## MATERIALS PROVIDED
* * * * *
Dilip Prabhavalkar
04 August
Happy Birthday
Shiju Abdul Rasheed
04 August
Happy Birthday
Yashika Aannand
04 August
* * * * *
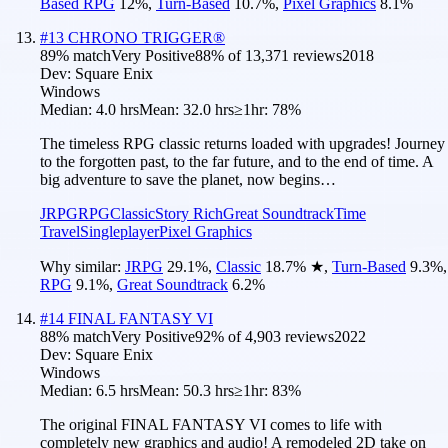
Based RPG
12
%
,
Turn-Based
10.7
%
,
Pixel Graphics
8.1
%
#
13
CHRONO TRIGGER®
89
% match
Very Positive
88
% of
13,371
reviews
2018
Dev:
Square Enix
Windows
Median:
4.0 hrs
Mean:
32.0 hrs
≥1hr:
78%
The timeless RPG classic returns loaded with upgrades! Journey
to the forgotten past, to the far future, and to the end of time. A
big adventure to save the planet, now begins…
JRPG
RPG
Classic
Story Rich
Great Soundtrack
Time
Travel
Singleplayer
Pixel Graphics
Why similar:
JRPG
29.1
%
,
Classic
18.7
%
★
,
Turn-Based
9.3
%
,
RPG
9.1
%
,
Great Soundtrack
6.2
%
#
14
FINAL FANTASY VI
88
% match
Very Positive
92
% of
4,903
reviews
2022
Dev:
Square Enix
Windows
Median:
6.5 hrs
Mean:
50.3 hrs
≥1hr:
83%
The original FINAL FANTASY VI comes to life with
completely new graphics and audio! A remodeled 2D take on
* * * * *
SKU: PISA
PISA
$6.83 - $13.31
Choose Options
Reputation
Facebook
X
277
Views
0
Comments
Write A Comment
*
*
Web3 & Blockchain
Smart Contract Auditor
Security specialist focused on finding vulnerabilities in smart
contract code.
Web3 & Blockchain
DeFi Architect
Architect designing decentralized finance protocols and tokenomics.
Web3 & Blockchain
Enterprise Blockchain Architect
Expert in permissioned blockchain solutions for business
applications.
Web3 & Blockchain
* * * * *
With "FINAL" as the string to find, copy every line of the records that holds it.

FINAL FANTASY VI
The original FINAL FANTASY VI comes to life with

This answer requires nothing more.